No Brasil, em que setores da confecção brasileira as inovações podem chegar mais rápido?

Napoli Um dos setores é o das chamadas roupas profissionais. Elas incorporam mais rapidamente novas matérias-primas e composições sintéticas por causa do nível de exigência de qualidade e segurança. É caso de roupas com retardantes de chamas, roupas com antiestáticos, entre outras. Um dos programas que a Abit está desenvolvendo é para a auto-regulamentação das roupas profissionais para fabricar um produto mais bem elaborado, respeitando uma série de requisitos que essas roupas exigem. Primeiro com as roupas que exigem maior nível de segurança e, depois, de profissionais como atendentes, recepcionistas etc. A tendência é que a roupa seja, por si só, um equipamento de proteção individual (EPI). Este é um mercado grande e importante para ser explorado. Recentemente, a Petrobras entrou em contato com a Abit para fazer interface entre a indústria do petróleo e a têxtil. Só na Petrobras são mais de 50 tipos diferentes de uniformes. Além desse segmento, existe um nicho de produção das chamadas roupas tecnológicas. Porém, o mercado consumidor para elas ainda é pequeno devido, principalmente, ao produto ser mais caro: se for uma aplicação sofisticada, o preço pode ser até 50% maior.

Até a década de 1980, o parque têxtil brasileiro era tido como obsoleto, poluidor, ruim para a saúde do trabalhador por causa do barulho das máquinas e do contato com produtos químicos. A situação mudou? Que cuidados o setor adota hoje em relação ao meio ambiente e à saúde do trabalhador?

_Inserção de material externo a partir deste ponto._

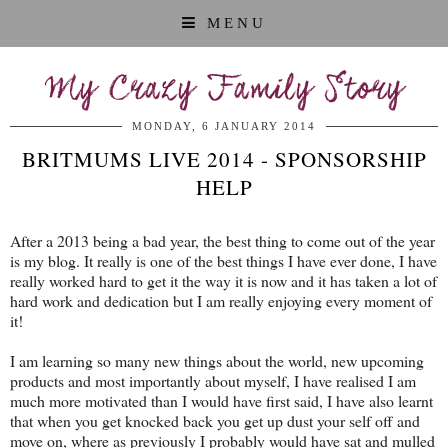
MENU
My Crazy Family Story
MONDAY, 6 JANUARY 2014
BRITMUMS LIVE 2014 - SPONSORSHIP
HELP
After a 2013 being a bad year, the best thing to come out of the year
is my blog. It really is one of the best things I have ever done, I have
really worked hard to get it the way it is now and it has taken a lot of
hard work and dedication but I am really enjoying every moment of
it!
I am learning so many new things about the world, new upcoming
products and most importantly about myself, I have realised I am
much more motivated than I would have first said, I have also learnt
that when you get knocked back you get up dust your self off and
move on, where as previously I probably would have sat and mulled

Napoli A partir da década de 1990, houve uma virada completa na filosofia industrial brasileira. Passamos a comprar equipamentos que também contemplavam a segurança do trabalhador, não apenas a segurança em si, mas também a poluição interna da fábrica, principalmente a poluição sonora, um dos principais problemas da indústria têxtil mais antiga. Os equipamentos não são tão barulhentos como antes. As fábricas tinham muito mais máquinas porque o processo de fabricação era mais longo. Hoje as máquinas são mais compactas e encurtam o processo. Para obter o mesmo quilo de fio no final, você tem menos máquinas que produzem muito mais. Também ocorreu diminuição de pessoas expostas ao processo fabril. Em 1990, havia pelo menos um milhão a mais de trabalhadores do que hoje. Com relação ao meio ambiente considero fundamental o papel que o governo teve no estabelecimento de uma das legislações ambientais mais severas do mundo que, no setor têxtil, é seguida à risca, ou você se ajusta ou fecha. Essa é, aliás, outra área em que o Brasil é modelo, ao contrário de outros países com grandes parques têxteis como a Índia e a China.

O Brasil é reconhecido pela moda, design diferenciado, uso de novos materiais, desenvolvimento de estamparias e corantes, mas a participação no mercado mundial é de apenas 0,4%. Por quê? A Abit tem ações específicas para promover o produto brasileiro no exterior?

Napoli Uma das razões da participação pequena é que temos um grande mercado consumidor doméstico. Existem, ainda, problemas como o câmbio desfavorável e questões estruturais, que retiram a competitividade do produto brasileiro fora do país. Além disso, precisamos melhorar e inovar o produto brasileiro para conquistar nichos de mercado. Em minha opinião, o problema maior não é nem a participação no mercado internacional, mas a sua composição: são produtos com baixo valor agregado, pouco manufaturados, algodão em pluma ou tecido cru; não é roupa acabada, com estilo e marca. O que precisamos é mudar esse perfil, aumentar o preço por quilo, mesmo que se reduza a exportação em volume. Desde 2001, a Abit tem um programa chamado Programa Estratégico da Cadeia Têxtil Brasileira — TexBrasil cuja meta é melhorar a performance da confecção brasileira no mercado externo. Encerrou 2006 com a participação de 720 empresas. Desde sua implantação, teve ações em 20 estados brasileiros e registrou aumento de 27% nas exportações. O programa promove, ainda, palestras, seminários, rodadas de negócios com compradores internacionais, cursos, missões de negócios e participação em feiras internacionais.